Riding The New York City Subway

If there’s one thing out-of-towners fear, it’s New York City subways. They’ll ask things like, “Are they still safe to take at 8 p.m.? Which trains go to Brooklyn? Carrie Bradshaw doesn’t take the subway!” Although it’s tempting to poke fun at their reluctance, it’s also easy to understand why they fear it so much. In pop culture, the subway has often been depicted as a lawless space. (See: 1967’s The Incident), and as a way to establish urban credibility. (Hey, Jennifer Lopez’s On The 6!) Meanwhile, news outlets jump at the chance to run a story about a sexual assault occurring on public transportation, guaranteeing the spread of countless stories that begin with, “Did you hear about the girl who got raped on the G last week?” This is obviously not a bad thing—these are the kind of stories that need to be heard—but they also fuel the out-of-towner’s largely irrational fear of the big bad city.

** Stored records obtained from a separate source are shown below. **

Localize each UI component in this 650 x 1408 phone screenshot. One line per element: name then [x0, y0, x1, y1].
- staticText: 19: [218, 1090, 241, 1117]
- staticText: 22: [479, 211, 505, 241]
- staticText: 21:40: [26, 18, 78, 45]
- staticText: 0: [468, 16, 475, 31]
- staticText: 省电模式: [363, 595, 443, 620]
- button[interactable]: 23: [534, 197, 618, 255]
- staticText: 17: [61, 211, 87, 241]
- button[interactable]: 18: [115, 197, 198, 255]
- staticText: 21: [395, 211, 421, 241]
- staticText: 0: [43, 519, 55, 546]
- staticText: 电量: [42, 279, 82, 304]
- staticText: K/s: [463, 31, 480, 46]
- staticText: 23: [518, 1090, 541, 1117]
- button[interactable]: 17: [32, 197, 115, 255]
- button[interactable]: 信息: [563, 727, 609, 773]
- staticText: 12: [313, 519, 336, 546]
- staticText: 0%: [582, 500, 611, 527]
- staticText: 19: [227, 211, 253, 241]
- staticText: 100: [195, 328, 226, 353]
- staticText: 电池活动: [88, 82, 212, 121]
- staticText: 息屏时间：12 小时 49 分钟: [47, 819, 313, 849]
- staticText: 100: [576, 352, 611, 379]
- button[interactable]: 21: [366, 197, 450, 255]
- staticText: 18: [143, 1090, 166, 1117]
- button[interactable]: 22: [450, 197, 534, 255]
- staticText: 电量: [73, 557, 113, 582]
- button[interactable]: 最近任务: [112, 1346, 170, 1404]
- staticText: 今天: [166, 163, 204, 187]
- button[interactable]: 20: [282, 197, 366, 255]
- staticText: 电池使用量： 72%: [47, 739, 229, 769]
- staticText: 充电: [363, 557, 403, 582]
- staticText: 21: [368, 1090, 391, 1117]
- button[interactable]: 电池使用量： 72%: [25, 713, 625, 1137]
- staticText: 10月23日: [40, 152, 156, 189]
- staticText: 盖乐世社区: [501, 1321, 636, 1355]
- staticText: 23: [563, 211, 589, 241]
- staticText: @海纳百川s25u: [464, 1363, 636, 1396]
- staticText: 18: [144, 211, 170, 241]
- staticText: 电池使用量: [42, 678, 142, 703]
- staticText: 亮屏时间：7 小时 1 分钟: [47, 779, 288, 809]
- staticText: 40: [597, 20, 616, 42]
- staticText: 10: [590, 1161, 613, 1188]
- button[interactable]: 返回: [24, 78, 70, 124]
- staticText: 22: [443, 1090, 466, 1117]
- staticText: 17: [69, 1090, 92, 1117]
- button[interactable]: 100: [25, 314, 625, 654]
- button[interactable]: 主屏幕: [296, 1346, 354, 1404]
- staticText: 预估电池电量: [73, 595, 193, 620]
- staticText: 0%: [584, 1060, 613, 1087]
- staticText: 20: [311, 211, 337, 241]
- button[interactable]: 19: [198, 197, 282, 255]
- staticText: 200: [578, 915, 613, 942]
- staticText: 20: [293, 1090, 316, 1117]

For the most part, riding the subway is NBD. In fact there’s a rhythm and flow to it that’s almost comforting.  You will notice, however, that New Yorkers can be at their most guarded. They wear their headphones and stare straight ahead with a “don’t fuck with me” expression. There’s a hardness people adapt while riding public transit that is not evidenced elsewhere in the city. Everyone seems intent on not breaking focus; they have their eye on the destination and won’t break for anything. People seem to behave this way in case something actually does happen, something that gives validity to the subway’s bad reputation. Something like this:

I feel like everyone in New York has witnessed an interaction similar to this, or worse, been the person on the receiving end. Watching people stand idly by while this man gets attacked is certainly difficult to watch. Your first inclination as a human is to say, “Um, hello! Leave that guy alone!” But that’s not really how it works. In that moment, everyone is powerless and being violated. No one knows what the ‘Bloody Loco’ guy is capable of and it’s understandable why no one’s jumping to finding out. The goal is to get out of the situation unscathed. That’s not a heartless desensitized New Yorker thing, it’s just a survival instinct.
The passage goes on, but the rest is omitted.